“Aha!” sagte ich, während sie ihr kleines orangenes Auto durch den Abendverkehr lenkte. Die Straßen waren voll. Menschen, die alle in der gleichen Arbeitskluft (grau mit grünen reflektierenden Streifen) unterwegs waren, sprangen aus oder in Busse, kreuzten die Straße, standen in kleinen Grüppchen herum, schwatzten, lachten, rauchten, riefen sich Sachen zu. Manche gingen in oder verließen die Restaurants, oder was auch immer hier am Stadtrand als Restaurant durchging - allem Anschein nach war es kurz nach Schichtwechsel.

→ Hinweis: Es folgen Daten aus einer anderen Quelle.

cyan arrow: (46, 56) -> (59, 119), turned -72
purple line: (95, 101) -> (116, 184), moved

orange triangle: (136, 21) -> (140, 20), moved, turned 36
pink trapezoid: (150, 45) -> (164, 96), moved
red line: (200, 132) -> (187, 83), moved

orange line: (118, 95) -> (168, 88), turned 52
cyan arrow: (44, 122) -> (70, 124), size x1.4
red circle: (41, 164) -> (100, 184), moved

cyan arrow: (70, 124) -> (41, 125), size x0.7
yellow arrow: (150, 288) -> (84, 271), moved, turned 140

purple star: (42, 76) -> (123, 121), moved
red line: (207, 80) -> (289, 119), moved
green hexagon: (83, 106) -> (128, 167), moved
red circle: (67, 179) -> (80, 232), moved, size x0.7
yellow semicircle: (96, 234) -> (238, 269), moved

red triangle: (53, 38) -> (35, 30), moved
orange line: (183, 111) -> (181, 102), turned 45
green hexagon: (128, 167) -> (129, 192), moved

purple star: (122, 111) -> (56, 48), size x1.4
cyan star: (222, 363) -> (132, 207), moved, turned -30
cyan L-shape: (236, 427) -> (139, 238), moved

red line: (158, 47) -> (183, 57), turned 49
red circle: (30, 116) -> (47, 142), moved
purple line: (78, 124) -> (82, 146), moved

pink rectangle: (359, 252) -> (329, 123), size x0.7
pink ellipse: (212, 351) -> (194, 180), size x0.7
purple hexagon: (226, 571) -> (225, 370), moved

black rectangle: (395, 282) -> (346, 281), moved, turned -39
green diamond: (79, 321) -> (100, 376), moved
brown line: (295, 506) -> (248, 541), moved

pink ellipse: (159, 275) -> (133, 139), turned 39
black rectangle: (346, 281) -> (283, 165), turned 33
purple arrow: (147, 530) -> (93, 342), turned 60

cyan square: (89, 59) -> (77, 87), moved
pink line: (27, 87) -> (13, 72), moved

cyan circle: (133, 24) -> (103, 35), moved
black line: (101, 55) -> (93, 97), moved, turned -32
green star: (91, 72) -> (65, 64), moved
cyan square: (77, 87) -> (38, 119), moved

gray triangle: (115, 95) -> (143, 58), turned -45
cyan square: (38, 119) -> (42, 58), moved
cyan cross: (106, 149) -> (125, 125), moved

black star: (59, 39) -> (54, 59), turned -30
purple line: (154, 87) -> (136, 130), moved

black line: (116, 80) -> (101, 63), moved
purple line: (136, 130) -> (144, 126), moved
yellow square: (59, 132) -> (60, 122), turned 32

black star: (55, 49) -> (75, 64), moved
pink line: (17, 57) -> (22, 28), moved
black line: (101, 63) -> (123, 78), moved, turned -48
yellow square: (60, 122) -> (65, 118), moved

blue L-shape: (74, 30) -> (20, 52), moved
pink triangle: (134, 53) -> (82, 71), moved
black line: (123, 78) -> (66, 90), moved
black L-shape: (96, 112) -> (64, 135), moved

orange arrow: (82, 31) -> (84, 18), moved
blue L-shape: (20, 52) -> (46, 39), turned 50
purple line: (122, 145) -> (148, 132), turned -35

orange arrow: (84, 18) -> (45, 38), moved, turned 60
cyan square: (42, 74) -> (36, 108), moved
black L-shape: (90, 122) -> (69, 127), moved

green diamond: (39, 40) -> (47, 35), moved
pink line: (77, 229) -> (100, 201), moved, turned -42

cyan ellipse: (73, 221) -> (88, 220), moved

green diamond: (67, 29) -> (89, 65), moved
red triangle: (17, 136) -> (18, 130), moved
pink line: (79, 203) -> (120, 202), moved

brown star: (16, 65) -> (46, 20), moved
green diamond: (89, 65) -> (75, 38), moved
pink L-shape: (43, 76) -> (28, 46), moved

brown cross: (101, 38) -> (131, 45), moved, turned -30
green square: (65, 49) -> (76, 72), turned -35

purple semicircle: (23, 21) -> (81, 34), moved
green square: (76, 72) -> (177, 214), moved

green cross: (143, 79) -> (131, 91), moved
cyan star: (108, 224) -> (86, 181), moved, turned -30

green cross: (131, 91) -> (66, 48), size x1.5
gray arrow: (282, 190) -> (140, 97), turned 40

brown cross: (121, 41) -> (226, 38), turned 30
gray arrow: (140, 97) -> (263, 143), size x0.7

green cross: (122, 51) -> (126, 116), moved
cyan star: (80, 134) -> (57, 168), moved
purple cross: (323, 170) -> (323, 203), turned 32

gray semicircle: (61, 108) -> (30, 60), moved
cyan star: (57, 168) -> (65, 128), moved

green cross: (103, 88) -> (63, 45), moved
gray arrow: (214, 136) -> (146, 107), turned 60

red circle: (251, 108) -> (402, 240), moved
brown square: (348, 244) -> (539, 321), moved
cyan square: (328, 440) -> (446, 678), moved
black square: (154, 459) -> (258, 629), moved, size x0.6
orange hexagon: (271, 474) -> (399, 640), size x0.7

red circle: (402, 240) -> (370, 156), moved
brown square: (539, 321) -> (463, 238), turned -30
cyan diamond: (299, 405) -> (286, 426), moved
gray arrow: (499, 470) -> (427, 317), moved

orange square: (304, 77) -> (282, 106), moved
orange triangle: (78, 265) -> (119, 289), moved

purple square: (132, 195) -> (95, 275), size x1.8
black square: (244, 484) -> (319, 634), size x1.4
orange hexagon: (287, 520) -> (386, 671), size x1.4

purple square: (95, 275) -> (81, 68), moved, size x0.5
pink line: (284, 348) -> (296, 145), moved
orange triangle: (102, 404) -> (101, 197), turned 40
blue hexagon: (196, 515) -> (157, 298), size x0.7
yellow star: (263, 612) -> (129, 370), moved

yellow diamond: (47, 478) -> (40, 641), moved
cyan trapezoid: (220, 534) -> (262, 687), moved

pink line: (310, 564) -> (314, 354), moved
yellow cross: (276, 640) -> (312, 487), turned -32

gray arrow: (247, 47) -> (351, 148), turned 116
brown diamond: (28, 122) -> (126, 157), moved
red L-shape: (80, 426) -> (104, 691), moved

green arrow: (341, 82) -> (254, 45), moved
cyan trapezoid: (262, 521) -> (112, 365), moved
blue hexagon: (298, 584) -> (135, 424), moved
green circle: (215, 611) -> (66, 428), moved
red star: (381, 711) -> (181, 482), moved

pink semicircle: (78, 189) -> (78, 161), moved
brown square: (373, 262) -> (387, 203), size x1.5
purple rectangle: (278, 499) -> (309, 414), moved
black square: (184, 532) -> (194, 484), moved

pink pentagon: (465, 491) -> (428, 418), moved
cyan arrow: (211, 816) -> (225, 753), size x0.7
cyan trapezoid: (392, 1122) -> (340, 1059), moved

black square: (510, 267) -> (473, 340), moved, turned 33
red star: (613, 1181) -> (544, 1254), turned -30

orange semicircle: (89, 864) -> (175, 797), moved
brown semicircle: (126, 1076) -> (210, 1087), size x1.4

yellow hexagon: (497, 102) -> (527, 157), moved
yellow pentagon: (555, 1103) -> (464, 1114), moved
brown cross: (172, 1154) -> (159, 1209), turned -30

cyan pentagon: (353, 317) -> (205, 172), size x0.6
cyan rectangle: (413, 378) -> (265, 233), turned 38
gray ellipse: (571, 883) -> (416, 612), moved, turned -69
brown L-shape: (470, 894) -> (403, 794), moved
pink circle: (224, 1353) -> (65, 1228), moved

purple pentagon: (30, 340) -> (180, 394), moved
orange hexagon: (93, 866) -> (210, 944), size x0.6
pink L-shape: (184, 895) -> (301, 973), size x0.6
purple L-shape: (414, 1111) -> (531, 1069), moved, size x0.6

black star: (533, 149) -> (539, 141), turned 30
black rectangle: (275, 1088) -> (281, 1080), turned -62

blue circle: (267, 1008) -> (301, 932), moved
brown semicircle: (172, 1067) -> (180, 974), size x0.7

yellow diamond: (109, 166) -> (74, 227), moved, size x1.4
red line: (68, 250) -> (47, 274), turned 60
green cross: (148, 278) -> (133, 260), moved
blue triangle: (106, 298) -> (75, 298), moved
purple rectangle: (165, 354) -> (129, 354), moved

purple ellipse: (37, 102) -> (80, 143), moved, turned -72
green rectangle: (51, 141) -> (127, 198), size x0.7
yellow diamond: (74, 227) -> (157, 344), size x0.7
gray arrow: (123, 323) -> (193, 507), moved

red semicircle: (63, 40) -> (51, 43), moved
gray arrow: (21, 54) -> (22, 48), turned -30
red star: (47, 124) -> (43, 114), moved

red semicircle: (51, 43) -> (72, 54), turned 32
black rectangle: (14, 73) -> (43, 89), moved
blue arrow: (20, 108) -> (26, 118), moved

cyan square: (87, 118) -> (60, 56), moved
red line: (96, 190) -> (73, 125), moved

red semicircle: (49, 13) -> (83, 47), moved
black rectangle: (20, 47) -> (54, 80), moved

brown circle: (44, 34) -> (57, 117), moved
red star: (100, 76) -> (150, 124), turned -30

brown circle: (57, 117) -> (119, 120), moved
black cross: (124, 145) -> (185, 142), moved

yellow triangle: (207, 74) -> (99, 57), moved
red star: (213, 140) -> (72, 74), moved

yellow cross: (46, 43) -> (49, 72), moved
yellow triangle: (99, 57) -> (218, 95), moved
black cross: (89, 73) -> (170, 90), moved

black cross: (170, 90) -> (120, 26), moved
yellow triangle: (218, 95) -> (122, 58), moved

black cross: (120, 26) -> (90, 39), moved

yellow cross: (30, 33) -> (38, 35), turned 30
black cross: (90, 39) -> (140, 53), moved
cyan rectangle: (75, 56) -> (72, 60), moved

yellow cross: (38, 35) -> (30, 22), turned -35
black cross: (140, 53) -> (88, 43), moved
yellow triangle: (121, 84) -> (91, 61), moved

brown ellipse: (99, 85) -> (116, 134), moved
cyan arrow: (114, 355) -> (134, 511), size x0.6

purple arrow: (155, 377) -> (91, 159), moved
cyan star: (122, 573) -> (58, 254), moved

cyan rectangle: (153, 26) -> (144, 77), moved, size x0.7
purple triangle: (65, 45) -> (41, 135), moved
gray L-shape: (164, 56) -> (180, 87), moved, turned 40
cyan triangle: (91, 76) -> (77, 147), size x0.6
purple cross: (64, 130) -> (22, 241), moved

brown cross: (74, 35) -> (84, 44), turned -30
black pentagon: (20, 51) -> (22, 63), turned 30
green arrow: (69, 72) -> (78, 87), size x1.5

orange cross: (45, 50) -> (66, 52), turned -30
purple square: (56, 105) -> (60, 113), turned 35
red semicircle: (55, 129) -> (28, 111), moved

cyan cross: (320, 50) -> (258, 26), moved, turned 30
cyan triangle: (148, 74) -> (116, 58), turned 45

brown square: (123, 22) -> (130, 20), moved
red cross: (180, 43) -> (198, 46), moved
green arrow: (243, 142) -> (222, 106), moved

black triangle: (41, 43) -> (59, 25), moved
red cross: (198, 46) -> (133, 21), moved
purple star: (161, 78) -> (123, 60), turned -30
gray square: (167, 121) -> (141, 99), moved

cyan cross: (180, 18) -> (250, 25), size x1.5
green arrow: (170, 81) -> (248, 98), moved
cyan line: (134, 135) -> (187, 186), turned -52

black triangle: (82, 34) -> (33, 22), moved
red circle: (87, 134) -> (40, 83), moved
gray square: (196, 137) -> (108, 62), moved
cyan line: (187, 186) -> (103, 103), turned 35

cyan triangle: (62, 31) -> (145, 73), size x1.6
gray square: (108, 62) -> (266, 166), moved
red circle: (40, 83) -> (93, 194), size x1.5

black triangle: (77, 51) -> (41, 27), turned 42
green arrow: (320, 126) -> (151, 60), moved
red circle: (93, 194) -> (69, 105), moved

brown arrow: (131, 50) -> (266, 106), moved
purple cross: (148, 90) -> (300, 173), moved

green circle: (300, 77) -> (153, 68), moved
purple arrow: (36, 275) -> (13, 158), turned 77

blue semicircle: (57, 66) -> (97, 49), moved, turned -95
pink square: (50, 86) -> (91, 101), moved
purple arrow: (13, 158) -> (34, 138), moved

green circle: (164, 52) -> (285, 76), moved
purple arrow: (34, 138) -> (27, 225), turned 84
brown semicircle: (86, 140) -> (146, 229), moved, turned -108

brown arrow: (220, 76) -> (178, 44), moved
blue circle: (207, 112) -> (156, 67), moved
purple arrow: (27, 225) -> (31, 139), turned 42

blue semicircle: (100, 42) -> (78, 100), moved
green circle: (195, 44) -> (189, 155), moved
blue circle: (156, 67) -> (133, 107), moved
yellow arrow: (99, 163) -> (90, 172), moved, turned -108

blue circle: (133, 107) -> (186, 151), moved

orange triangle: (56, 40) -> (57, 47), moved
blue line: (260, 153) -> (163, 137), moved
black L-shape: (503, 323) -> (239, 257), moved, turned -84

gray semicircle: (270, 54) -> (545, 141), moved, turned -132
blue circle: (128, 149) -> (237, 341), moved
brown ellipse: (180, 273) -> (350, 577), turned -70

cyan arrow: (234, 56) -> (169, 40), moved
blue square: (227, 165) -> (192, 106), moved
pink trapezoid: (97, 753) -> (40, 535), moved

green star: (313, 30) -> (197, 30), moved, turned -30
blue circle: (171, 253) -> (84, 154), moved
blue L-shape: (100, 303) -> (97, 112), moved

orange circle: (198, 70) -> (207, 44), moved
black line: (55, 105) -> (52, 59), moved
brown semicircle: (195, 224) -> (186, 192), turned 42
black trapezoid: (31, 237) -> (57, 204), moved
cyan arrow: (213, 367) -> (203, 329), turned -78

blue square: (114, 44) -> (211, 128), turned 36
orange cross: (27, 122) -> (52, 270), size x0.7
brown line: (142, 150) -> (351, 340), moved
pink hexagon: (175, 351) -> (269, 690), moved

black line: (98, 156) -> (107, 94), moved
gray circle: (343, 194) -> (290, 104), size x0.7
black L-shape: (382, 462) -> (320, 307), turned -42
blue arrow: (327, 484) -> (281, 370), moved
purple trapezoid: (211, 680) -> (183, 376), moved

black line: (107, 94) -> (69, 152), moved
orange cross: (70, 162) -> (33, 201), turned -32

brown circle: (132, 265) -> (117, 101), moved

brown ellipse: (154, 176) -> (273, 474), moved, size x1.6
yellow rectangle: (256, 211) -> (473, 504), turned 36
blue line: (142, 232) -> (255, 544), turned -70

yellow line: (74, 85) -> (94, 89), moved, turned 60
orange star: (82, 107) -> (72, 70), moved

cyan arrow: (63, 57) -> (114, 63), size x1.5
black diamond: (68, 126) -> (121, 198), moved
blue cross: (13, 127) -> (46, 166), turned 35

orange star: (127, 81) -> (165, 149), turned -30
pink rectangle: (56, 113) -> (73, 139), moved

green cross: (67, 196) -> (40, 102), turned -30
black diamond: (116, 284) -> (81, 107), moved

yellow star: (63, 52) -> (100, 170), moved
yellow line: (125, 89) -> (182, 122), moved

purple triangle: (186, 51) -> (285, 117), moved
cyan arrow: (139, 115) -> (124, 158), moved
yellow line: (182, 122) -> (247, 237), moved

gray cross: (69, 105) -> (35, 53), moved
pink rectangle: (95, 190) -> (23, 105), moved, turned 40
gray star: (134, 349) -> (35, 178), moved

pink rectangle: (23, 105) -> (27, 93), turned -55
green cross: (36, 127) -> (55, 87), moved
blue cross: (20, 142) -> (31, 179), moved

“Schau sie dir nur an, sie alle führen ein so eintöniges Leben, manchmal könnte ich vor Mitleid weinen. Ihre Ehe- und Beziehungsdramen liefern die einzigen Abwechslungen und das aber immer mit bitterem Beigeschmack. Wie kleine Ameisen, schau sie dir an, sie sehen jetzt in der Dunkelheit sogar alle gleich aus.” Es war Anfang Dezember, es wurde schon um sechs Uhr abends dunkel.
Ich schaute sie mir an, aber nicht, weil sie es mir auftrug, ich hätte sie auch so angesehen. Tatsächlich sahen sie nicht sehr glücklich aus. Dann bildete sich ein Loch in den Wolken und wir hatten freie Sicht auf den letzten Vollmond des Jahres.
“Siehst du das? Hast du es gesehen? Sieh hin! Wie ein Wolfsmond.”
Ich sah schon dort hin. Wieso liebte sie es so sehr, die Ziele für meine Augen zu bestimmen? Wieso konnte sie mich nicht frei wählen lassen, wohin ich meine Augäpfel richtete und was ich ins Visier nahm?
“Schön!” sagte ich und meinte es auch, ich fand es wirklich schön.
“Weißt du, an Vollmondnächten gebären ungewöhnlich viele Frauen, der Mond hat solch eine starke Wirkung auf die Schwerkraft.”
“Aha.” Eine weitere Portion unnützes Wissen. Ich würde nie schwanger werden, auch hatte ich nicht vor noch irgendjemanden zu schwängern. Zwei Kinder, die nichts von mir wissen wollten waren mehr als genug, und die Schwangeren Anderer interessierten mich sowieso nicht. Aber so war sie nun einmal, meine Nachbarin Diana, sie spuckte Wissen aus, wie dieser komische Clown, der auf der Kärtnerstraße in der Wiener Innenstadt Seifenblasen in die Luft bläst.
“Ich weiß was du brauchst!” Sie rief diesen Satz und zog ruckartig am Lenkrad. Das Auto verließ die Straße und blieb nach einer Vollbremsung wenige Zentimeter vor dem Ladenfenster eines OXXO-Supermarktes stehen.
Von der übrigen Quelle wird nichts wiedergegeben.